(by Jay Gurney, Colorado Law 2L)
“She sees you when you’re sleeping
She knows when you’re awake . . .”
Smart Home devices like Amazon’s Alexa or Google Home are increasingly prevalent in American homes. Users prime the device by uttering a trigger word, in Amazon’s case, “Alexa.” Upon activation Alexa lights up, listens to, records, and responds to user’s requests.
These devices are often asked to stream music, sync to other “smart home” devices or answer questions varying from “What is the weather?” to “What is the net worth of Cardi B?” After processing a user’s Spotify request, for example, Alexa’s light turns off—signaling it is not recording—while the music continues.
As with other technological products, the data gathered from smart home requests can be provided to third parties such as advertisers.

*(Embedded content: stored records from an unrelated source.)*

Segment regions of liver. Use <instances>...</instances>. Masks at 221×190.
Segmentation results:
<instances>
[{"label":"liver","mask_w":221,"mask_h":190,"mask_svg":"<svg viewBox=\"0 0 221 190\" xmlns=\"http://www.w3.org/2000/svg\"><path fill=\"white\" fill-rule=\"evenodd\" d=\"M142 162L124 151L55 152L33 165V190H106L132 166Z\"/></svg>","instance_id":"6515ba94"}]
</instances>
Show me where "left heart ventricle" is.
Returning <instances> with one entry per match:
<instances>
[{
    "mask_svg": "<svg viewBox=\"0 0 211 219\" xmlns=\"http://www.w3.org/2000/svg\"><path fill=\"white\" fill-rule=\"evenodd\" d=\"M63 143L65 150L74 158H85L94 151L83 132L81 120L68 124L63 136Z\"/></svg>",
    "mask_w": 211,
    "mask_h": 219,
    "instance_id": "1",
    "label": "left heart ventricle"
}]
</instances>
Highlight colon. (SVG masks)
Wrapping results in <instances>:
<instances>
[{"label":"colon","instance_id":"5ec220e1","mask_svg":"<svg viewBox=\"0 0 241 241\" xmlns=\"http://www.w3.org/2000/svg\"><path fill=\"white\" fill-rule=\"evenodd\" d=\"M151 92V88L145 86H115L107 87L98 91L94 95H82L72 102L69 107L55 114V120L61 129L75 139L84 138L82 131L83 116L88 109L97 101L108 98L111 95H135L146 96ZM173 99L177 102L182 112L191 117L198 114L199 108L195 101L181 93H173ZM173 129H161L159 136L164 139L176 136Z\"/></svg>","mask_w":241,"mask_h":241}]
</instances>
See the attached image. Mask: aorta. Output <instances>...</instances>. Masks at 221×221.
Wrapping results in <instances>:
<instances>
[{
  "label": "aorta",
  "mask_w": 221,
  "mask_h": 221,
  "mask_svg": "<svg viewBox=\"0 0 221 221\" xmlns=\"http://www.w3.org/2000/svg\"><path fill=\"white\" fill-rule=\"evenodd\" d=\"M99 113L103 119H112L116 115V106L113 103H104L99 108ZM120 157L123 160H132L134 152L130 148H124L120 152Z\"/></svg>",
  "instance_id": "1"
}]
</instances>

It can also be used to tailor and improve user experiences. Furthermore, the data acts as inputs for complex artificial intelligence and machine learning algorithms, creating “smarter” products.
Because the data gathered from these requests is valuable and smart home devices provide unprecedented access into home life, companies like Amazon may be incentivized to record and store as much as they can (subject to data storage costs). Smart home devices like Alexa have the potential to record before activation and could, in principle, continue recording long after responding to a user’s request. This unfettered recording could prove beneficial in some instances, for example, in criminal investigations involving burglary or homicides.

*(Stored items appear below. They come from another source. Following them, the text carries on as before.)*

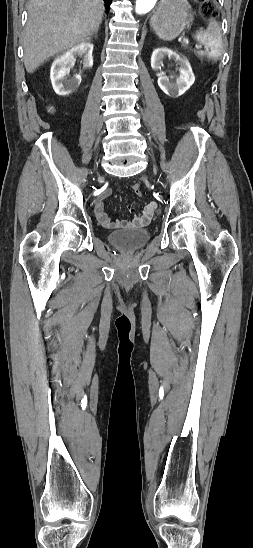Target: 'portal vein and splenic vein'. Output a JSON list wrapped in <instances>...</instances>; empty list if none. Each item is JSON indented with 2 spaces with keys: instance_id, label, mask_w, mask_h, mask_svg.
<instances>
[{
  "instance_id": "1",
  "label": "portal vein and splenic vein",
  "mask_w": 253,
  "mask_h": 548,
  "mask_svg": "<svg viewBox=\"0 0 253 548\" xmlns=\"http://www.w3.org/2000/svg\"><path fill=\"white\" fill-rule=\"evenodd\" d=\"M184 41H185V42H188V39H187V38H184ZM196 48H197V49H200V48H202V46L199 45V44H197V45H196Z\"/></svg>"
}]
</instances>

Data collection of the type enabled by smart home devices raises obvious privacy concerns due to the amount of personal information collected. For others, it is part of the technological bargain: I give up my privacy for a personalized product, often free of charge. If you value your privacy more than the product, ditch the product.
However, the technological bargain breaks down when personal information is provided to third parties without the consent of the user, as illustrated by the recent Facebook/Cambridge Analytica scandal.
Another, more abstract issue raised by large-scale data collection is autonomy concerns. For example, Facebook uses artificial intelligence to predict user behavior, enabling advertisers to focus their efforts on consumers who might “jump ship.” In addition to advertising, companies use data to tailor user experiences. Amazon may suggest products to purchase or Prime videos to watch based on your last Alexa query. Reddit may promote certain posts based on your user inputs. This personalization of content within single platforms may enhance user experience and promote product use. However, this content bifurcation may promote “echo chambers” and funnel users into distinct pathways.
Regulations may address these concerns. Some commenters contended Mark Zuckerberg’s testimony before Congress exposed a lack of technological acumen among our federal representatives and analogized the hearings to a trip to the principal’s office However, there is action at the state level. California is contemplating including a ballot question on its November 2018 election which would allow consumers to more easily discover what information is being collected on them and opt out of sharing that personal information.
On the other hand, these technology companies are essential drivers of the American Economy. Data gathering restrictions may inhibit technological growth and enable foreign competitors to fill the technological void.